Christine Wright Hanley’s daughter Christina ’06 is enjoying the pursuit of environmental science and rowing for the crew team, and is happily ensconced in local life.
Jill Rosenheim Hurwitz’s family spent the holidays in West Africa, where Jill served in the Peace Corps from 1976 to 1979. She teaches pottery and French in Highland Park, IL.
Kimberly Mensel Majczan’s daughter Allison graduated from Villanova University last May. Caitie visited Skidmore, but decided on Towson University in Maryland, where she is a freshman. Abbey is a high-school junior. Kim and husband Bob celebrated their 25th anniversary and Kim’s 50th birthday with a wonderful trip to Hawaii—so wonderful, in fact, that they bought a timeshare on Poipou Bay.
Matthew Rosen moved from his hometown of Cincinnati to Columbus, OH, to take a job as general and human resources manager at THK Manufacturing of America, his third time working for a Japanese company. Matt and his wife have three kids, the youngest of whom is 18 months old and having eating problems that necessitated several trips to the Cleveland Clinic. Happily, she is much better.
After a fall sabbatical from her work at Boston University, Eileen Crowley Sullivan researched and participated in a Preparing Tomorrow’s Teachers for Technology grant. In regular contact with Betsy Davis Jamison and Vicki Farrell Lyons ’77, she also reconnected with Tucson, AZ, resident Alison Shattes McLaughlin.

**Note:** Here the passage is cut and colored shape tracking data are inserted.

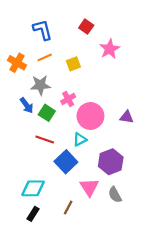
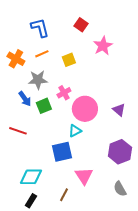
green square: (47, 113) -> (44, 106), turned 35
purple triangle: (127, 117) -> (119, 110), turned 32
red line: (45, 139) -> (18, 131), moved
blue square: (66, 162) -> (62, 152), turned 30
purple hexagon: (111, 162) -> (120, 152), moved
gray semicircle: (115, 195) -> (120, 189), moved

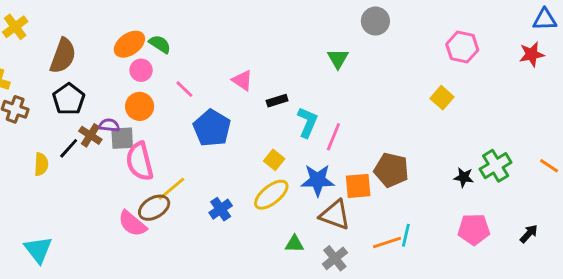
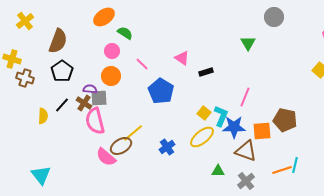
orange ellipse: (129, 44) -> (104, 17), moved
cyan L-shape: (307, 122) -> (221, 116), moved
brown cross: (90, 135) -> (84, 103), moved
pink semicircle: (140, 161) -> (95, 121), moved

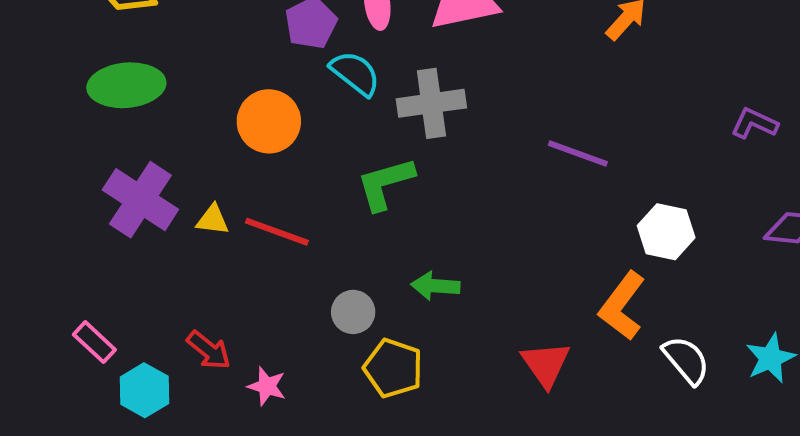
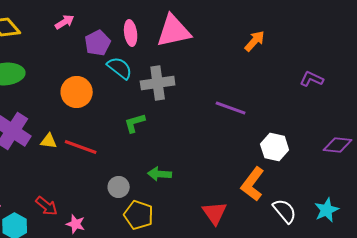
purple L-shape: (754, 123) -> (312, 79), moved
green L-shape: (385, 184) -> (135, 123), size x0.7

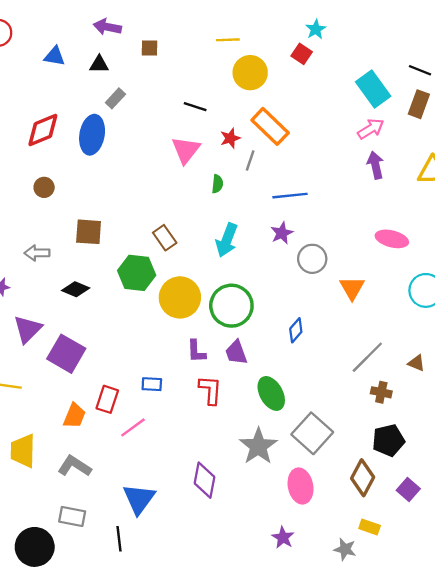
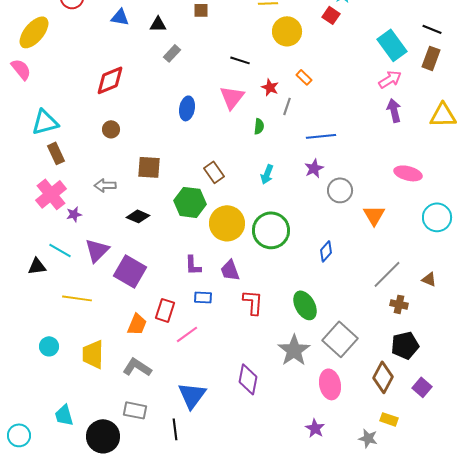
orange rectangle: (270, 126) -> (304, 77), size x0.5
blue ellipse: (92, 135) -> (187, 108), moved, size x0.7
red star: (230, 138) -> (270, 87), turned -30
cyan arrow: (227, 240) -> (267, 174), size x0.7
purple L-shape: (196, 351) -> (193, 265), moved
purple trapezoid: (236, 352) -> (230, 270), moved

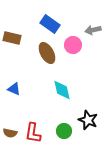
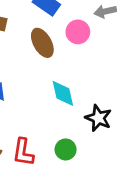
black star: (88, 120) -> (98, 118), moved

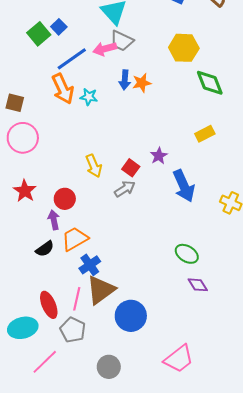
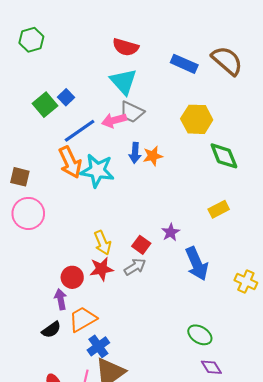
cyan star: (89, 97) -> (97, 171), size x1.8
red star: (25, 191) -> (101, 269), moved, turned 30

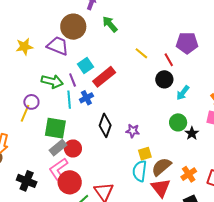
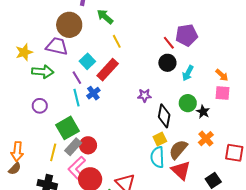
purple pentagon: (187, 43) -> (187, 35), moved
yellow line: (141, 53) -> (117, 41), moved, turned 32
green arrow: (52, 81) -> (43, 72), moved
yellow line: (25, 113) -> (53, 152), moved
black diamond: (105, 125) -> (164, 116), moved
green square: (55, 128) -> (67, 128), turned -30
purple star: (133, 131) -> (144, 95), moved
orange cross: (189, 174) -> (206, 139), moved

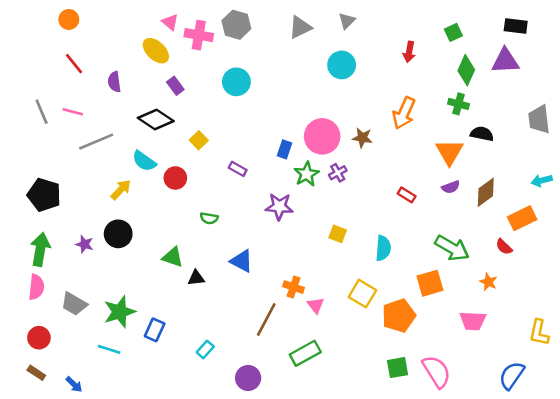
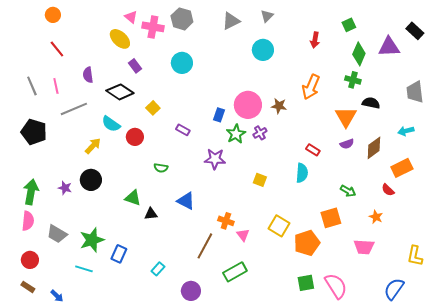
black rectangle: (516, 26) -> (415, 31), moved, turned 36
purple semicircle: (114, 82) -> (88, 75), moved
pink line: (73, 112) -> (56, 86), turned 63
cyan arrow: (542, 181) -> (406, 131), moved
black pentagon: (44, 195) -> (34, 132), moved
cyan semicircle: (383, 248) -> (302, 173), moved
green arrow: (452, 248) -> (348, 191), size x0.6

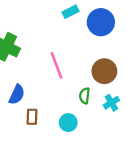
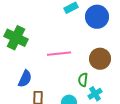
pink line: (57, 65) -> (59, 54), turned -75
cyan cross: (111, 103) -> (95, 94), moved

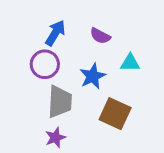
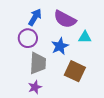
purple semicircle: (100, 36) -> (65, 19), size x1.6

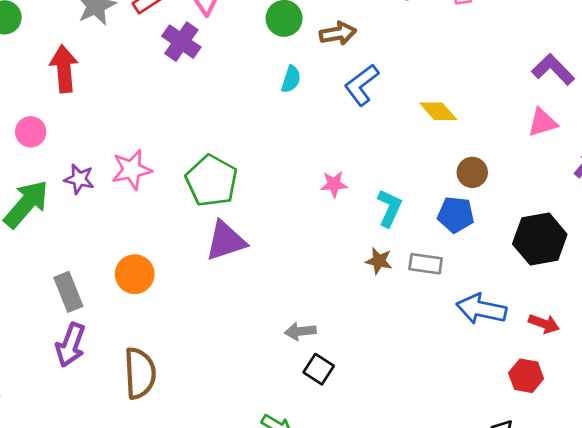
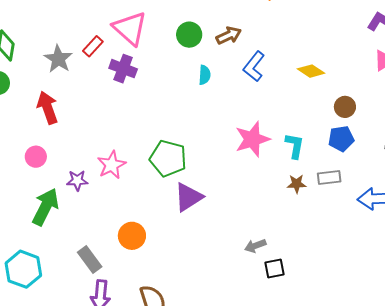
pink star: (334, 184) -> (252, 139), size x1.8
black square: (319, 369) -> (274, 268), turned -30

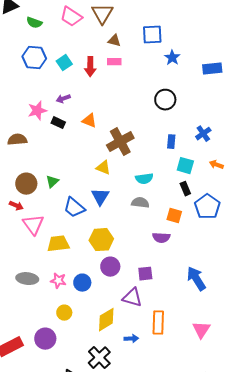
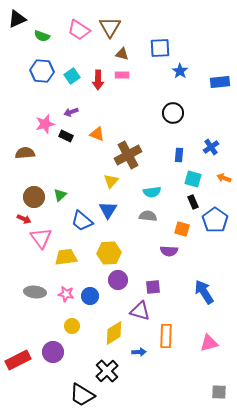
yellow triangle: (103, 168) -> (111, 181), turned 49
pink triangle: (201, 330) -> (209, 343), turned 42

Hermione Cox McNeil informed us that she is not an assistant principal in Jersey City Schools (that was a prior position), as published in the winter issue of Scope, but rather a central office administrator.
Gwenn Milewski Neville, husband Mark, and daughter Emily have relocated to Rochester, MN, where Mark is director of foundation and corporate relations for the Mayo Foundation. Notes Gwenn, “All the years of listening to Garrison Keillor have finally come in handy.” Emily is a seventh-grader who swims competitively and has taken up snowboarding.